FWP

Filed pursuant to Rule 433

Registration Statement No. 333-235928

Free Writing Prospectus February 3, 2021

ATOTECH LIMITED

This free writing prospectus relates only to, and should be read together with, the preliminary prospectus dated January 25, 2021 (the “Preliminary Prospectus”) included in Amendment No. 5 to the Registration Statement on Form F-1 (File No. 333-235928) (the “Registration Statement”) relating to the initial public offering of common shares of Atotech Limited. The information in this free writing prospectus is preliminary and is subject to completion or change. This free writing prospectus is only a summary of the changes included in the Preliminary Prospectus and should be read together with the Preliminary Prospectus included in the Registration Statement, including the section entitled “Risk Factors” beginning on page 32 of the Preliminary Prospectus. Capitalized terms used, but not defined, herein have the meanings set forth in the Preliminary Prospectus.

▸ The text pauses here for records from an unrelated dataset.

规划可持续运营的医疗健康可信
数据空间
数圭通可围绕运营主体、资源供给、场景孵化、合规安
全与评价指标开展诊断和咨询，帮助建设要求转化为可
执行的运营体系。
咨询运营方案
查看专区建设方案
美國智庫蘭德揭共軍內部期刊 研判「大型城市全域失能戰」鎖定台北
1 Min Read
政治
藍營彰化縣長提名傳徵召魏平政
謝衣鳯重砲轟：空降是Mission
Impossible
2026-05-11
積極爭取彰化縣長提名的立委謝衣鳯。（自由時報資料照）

Public offering price: $17.00 per share

Number of shares: 29,268,000

Common shares offered by the selling shareholders: 0

Option to purchase additional shares (offered by the selling shareholders): 4,390,200

Our net proceeds from the sale of common shares by us in this offering at an initial public offering price of $17.00 per share will be approximately $470.2 million after deducting the estimated underwriting discounts and commissions. Expenses of this offering will be paid by us with existing cash on hand.

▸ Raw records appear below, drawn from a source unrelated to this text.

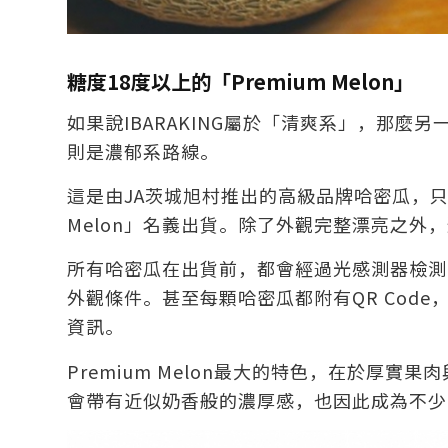
糖度18度以上的「Premium Melon」
如果說IBARAKING屬於「清爽系」，那麼另一
則是濃郁系路線。
這是由JA茨城旭村推出的高級品牌哈密瓜，只
Melon」名義出貨。除了外觀完整漂亮之外
所有哈密瓜在出貨前，都會經過光感測器檢測
外觀條件。甚至每顆哈密瓜都附有QR Cod
資訊。
Premium Melon最大的特色，在於厚
會帶有近似奶香般的濃厚感，也因此成為不少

We intend to use our net proceeds from this offering for the redemption of $219.0 million aggregate principal amount of outstanding Holdco Notes, after giving effect to the redemption of $40.0 million and $40.1 million aggregate principal amount of Holdco Notes on November 30, 2020 and December 29, 2020, respectively, and to pay accrued interest and redemption premiums. The remaining proceeds will be used, together with cash of approximately $186.2 million, for the redemption of all of our outstanding Opco Notes and to pay related accrued interest and redemption premiums. A portion of such cash will be provided by drawing $100 million under our revolving credit facility.

Assuming a public offering price of $17.00 and after giving effect to the offering and the conversion of preferred shares at such price, we will have 194,664,156 common shares outstanding after the consummation of the offering.

To review the Preliminary Prospectus included in the Registration Statement, click the following link on the website of the U.S. Securities and Exchange Commission (“SEC”) at www.sec.gov as follows (or if such address has changed, by reviewing the issuer’s filings for the relevant date on the SEC web site):
https://www.sec.gov/Archives/edgar/data/1762459/000119312521015461/d903704df1a.htm#rom903704_4. The issuer’s Central Index Key, or CIK, on the SEC web site is 0001762459.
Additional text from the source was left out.